The decentralized finance protocol Aave is introducing a new safety feature called Aave Shield after a user lost approximately $50 million in a swap last week. The incident involved converting a large amount of USDt to AAVE via CoW Swap, resulting in a massive loss due to low liquidity and a sandwich attack by an MEV bot. Aave stated the user ignored multiple on-screen warnings, including one acknowledging potential 100% value loss.
The Aave protocol will deploy a new feature called Aave Shield to block swaps with a price impact exceeding 25%. This follows an incident where a user suffered a loss of roughly $50 million while using Aave’s interface to swap USDt for AAVE.
The user attempted to convert $50.4 million in USDt via decentralized exchange CoW Swap but received only about $36,500 worth of AAVE. Aave stated the user signed the transaction despite multiple warnings, including an alert for “high price impact” and a confirmation box stating, “I confirm the swap with a potential 100% value loss.”
Part of the loss resulted from a Maximal Extractable Value bot executing a sandwich attack, profiting nearly $10 million. CoW DAO, the team behind the exchange, cited poor liquidity and multiple infrastructure failures as contributing factors.

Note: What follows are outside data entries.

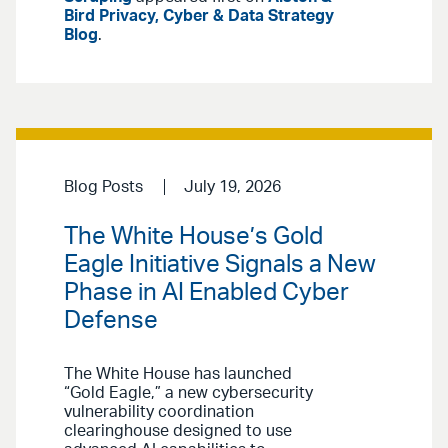
Bird Privacy, Cyber & Data Strategy
Blog
.
Blog Posts
July 19, 2026
The White House’s Gold
Eagle Initiative Signals a New
Phase in AI Enabled Cyber
Defense
The White House has launched
“Gold Eagle,” a new cybersecurity
vulnerability coordination
clearinghouse designed to use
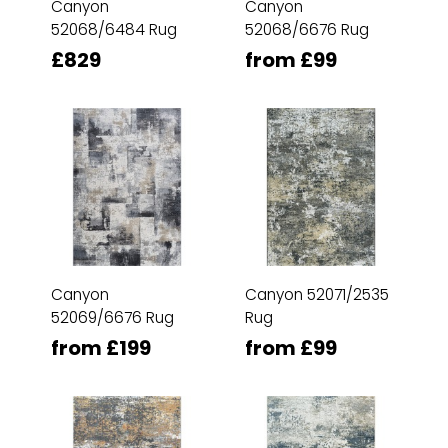
Canyon
Canyon
52068/6484 Rug
52068/6676 Rug
£829
from £99
Canyon
Canyon 52071/2535
52069/6676 Rug
Rug
from £199
from £99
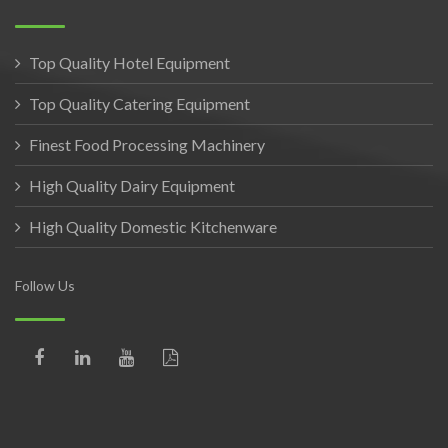
Top Quality Hotel Equipment
Top Quality Catering Equipment
Finest Food Processing Machinery
High Quality Dairy Equipment
High Quality Domestic Kitchenware
Follow Us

CoW DAO noted a solver with a better quote failed to submit the transaction, while another was blocked by an outdated gas limit. “We do not have final answers on all of the issues surfaced above yet,” CoW DAO said, committing to transparent investigation.
The new Aave Shield protection will be enabled by default, requiring users to manually disable it for high-risk trades. Aave detailed the upcoming feature in a post-mortem statement released on Saturday.